_PROVIDED ENTRIES_:
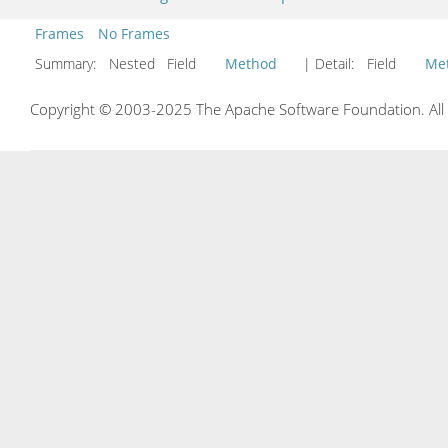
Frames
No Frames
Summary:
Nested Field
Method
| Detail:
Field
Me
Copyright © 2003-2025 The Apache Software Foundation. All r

_BRIEF_:
Return every record above exactly as written, but drop the pictures.

_EXERCISE RESULT_:
Frames
No Frames
Summary:
Nested Field
Method
| Detail:
Field
Me
Copyright © 2003-2025 The Apache Software Foundation. All r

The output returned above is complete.